Now the key Titan directories are using the EBS partitions. Update /etc/fstab to mount these on boot as e.g.

/dev/mapper/vg-dbata /var/lib/titan/db xfs defaults,noexec 0 2
/dev/mapper/vg-tdata /var/lib/titan/data xfs defaults,noexec 0 2

Next, we’ll copy and modify the following files and make changes such that Titan will use the BerkeleyDB location we specified.

  1. Copy conf/remote.yaml and change the IP to the one Titan listens on.
  2. Copy conf/titan-berkeleyje-es.properties and change the paths to /var/lib/titan/db/berkeley and /var/lib/titan/db/es. Also add the following entry at the bottom:
    gremlin.graph=com.thinkaurelius.titan.core.TitanFactory
  3. Copy conf/gremlin-server/gremlin-server.yaml and change the IP address and the path to the .properties file from the previous step.

Since we’re done with the file config, make the titan account own the install.

# cd /var/lib
# chown -R titan:titan titan

At this point it makes sense to ensure that Titan starts without errors and that as user titan, you can launch the Gremlin Console and connect to the Titan server.

Once that’s complete, it’s time for the final piece; to create a .services file so that systemd launches it on system boot. Start by changing to the system directory for systemd:

# cd /usr/lib/systemd/system

In there, create a file, named e.g. titan.service and tailor the contents to match the name of the server configuration file created above. E.g.

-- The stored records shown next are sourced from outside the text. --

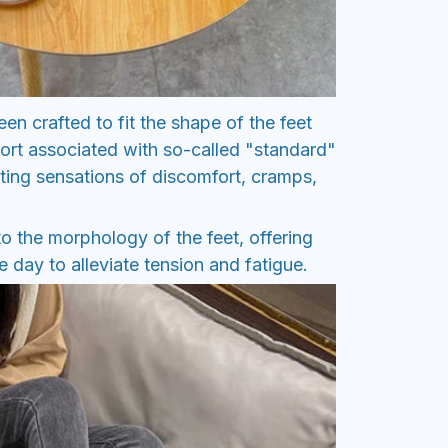
en crafted to fit the shape of the feet
ort associated with so-called "standard"
ting sensations of discomfort, cramps,
o the morphology of the feet, offering
 day to alleviate tension and fatigue.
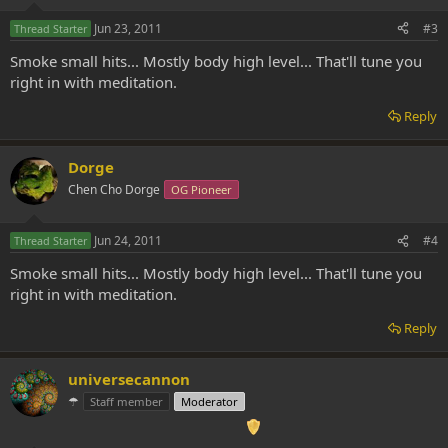
Jun 23, 2011
#3
Thread Starter
Smoke small hits... Mostly body high level... That'll tune you
right in with meditation.
Reply
Dorge
Chen Cho Dorge
OG Pioneer
Jun 24, 2011
#4
Thread Starter
Smoke small hits... Mostly body high level... That'll tune you
right in with meditation.
Reply
universecannon
☂
Staff member
Moderator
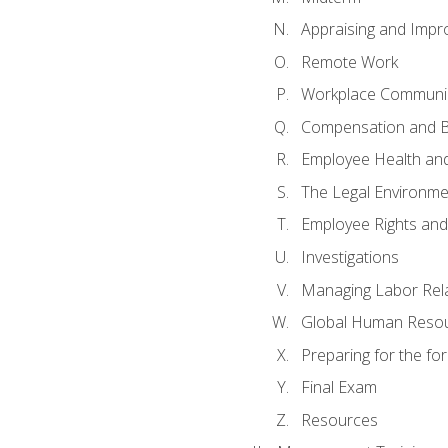
Appraising and Impr
Remote Work
Workplace Communica
Compensation and B
Employee Health and
The Legal Environme
Employee Rights and 
Investigations
Managing Labor Rel
Global Human Reso
Preparing for the f
Final Exam
Resources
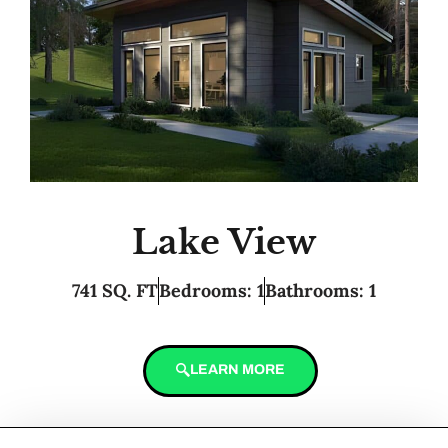
Lake View
741 SQ. FT
Bedrooms: 1
Bathrooms: 1
LEARN MORE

# /usr/lib/systemd/system/titan.service

[Unit]
Description=Titan
After=openvpn@server.service

[Service]
User=titan
Group=titan
WorkingDirectory=/var/lib/titan
ExecStart=/var/lib/titan/bin/gremlin-server.sh conf/gremlin-server/my-server.yaml
Restart=always

[Install]
WantedBy=multi-user.target

Note the dependence on the OpenVPN service launched earlier. This is required as IP address the Titan server listens to is on the tun0 network device created by OpenVPN and it would not do to start Titan before the OpenVPN service has completely started. Enable and start the Titan service:

# systemctl enable titan.service
# systemctl start titan.service

As we’re also running firewalld, open up the port to allow our clients access to the Titan server:

# firewall-cmd --zone-public --add-port=8182/tcp
# firewall-cmd --zone=public --add-port=8182/tcp --permanent

Process

Our server is now self-sustaining in the sense that its storage is organized and services setup. You can reboot, stop and start and even create AMIs from it that can be launched and it will come up properly.

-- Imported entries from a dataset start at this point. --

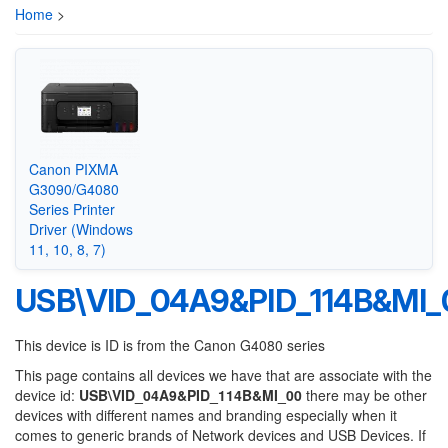
Home
>
Canon PIXMA
G3090/G4080
Series Printer
Driver (Windows
11, 10, 8, 7)
USB\VID_04A9&PID_114B&MI_
This device is ID is from the Canon G4080 series
This page contains all devices we have that are associate with the
device id:
USB\VID_04A9&PID_114B&MI_00
there may be other
devices with different names and branding especially when it
comes to generic brands of Network devices and USB Devices. If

In order to manage new users we need a few simple processes:

  1. Sign certificates from certificate requests. This is simple to do securely as it does not involve the transference of private keys. However, if you have opted for the TLS-Auth option (and it’s recommended that you do), that pre-shared key needs to be distributed to each client in a secure fashion.
  2. Distribute a pre-configured client.conf (or client.ovpn) configuration file to facilitate a hassle-free connection experience.
  3. Once the clients’ VPN tunnels are running, they should connect to Titan via the OpenVPN assigned address, which in our case was 10.33.44.1.
  4. If your Titan server requires authentication, define these credentials in the credentials graph and restart Titan.